Where the records below have a line with "obtienen", that line is to be copied.
++++ Information given
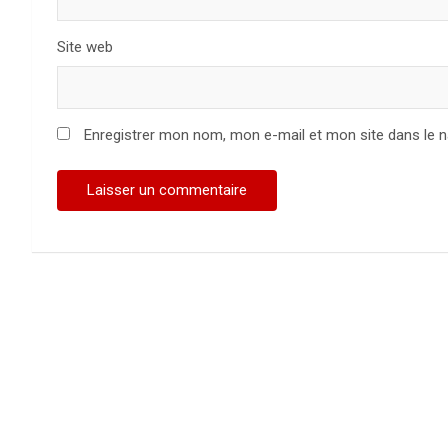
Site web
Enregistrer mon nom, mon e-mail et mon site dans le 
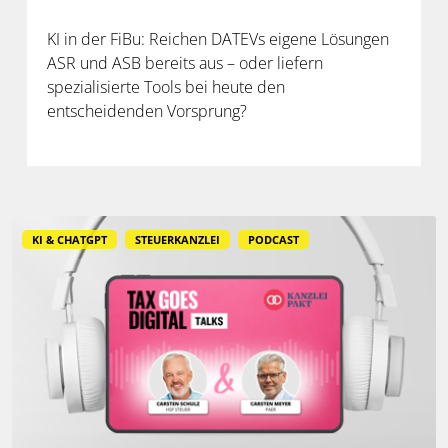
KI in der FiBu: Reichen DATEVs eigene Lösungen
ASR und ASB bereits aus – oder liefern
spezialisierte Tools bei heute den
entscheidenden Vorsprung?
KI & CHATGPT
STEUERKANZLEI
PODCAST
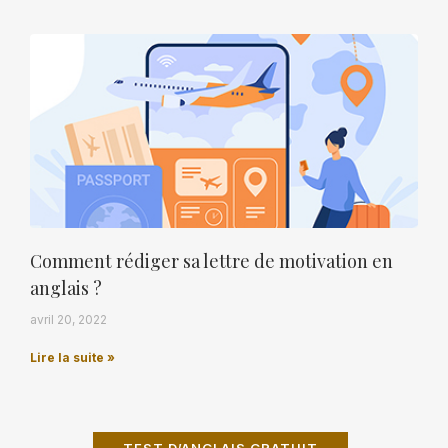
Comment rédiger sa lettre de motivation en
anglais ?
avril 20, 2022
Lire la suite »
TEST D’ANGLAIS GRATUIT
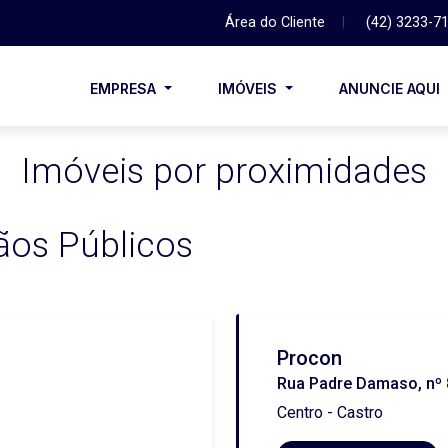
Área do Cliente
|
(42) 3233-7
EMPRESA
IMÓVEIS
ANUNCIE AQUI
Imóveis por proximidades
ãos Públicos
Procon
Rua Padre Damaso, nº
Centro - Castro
++++++++
++++ Information given
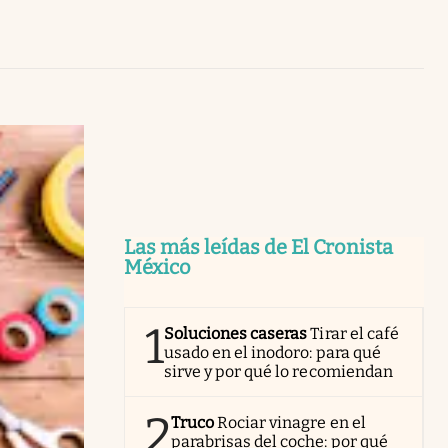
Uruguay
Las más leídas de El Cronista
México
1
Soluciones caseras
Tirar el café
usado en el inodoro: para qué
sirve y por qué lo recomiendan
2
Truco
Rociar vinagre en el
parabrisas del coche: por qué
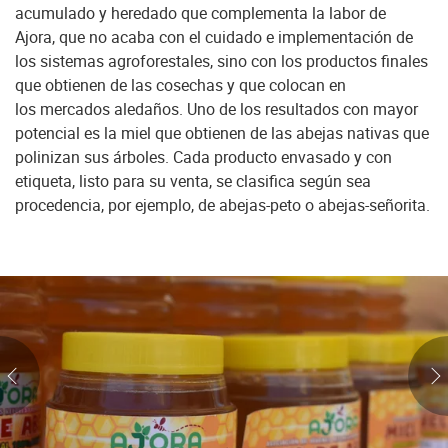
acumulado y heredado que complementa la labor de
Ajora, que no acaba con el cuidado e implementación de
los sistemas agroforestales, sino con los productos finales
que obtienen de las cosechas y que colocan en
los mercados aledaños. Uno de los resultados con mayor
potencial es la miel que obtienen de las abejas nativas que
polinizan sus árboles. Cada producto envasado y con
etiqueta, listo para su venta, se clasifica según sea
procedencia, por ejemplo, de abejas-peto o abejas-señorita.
++++++++
#### Result for this task
que obtienen de las cosechas y que colocan en
potencial es la miel que obtienen de las abejas nativas que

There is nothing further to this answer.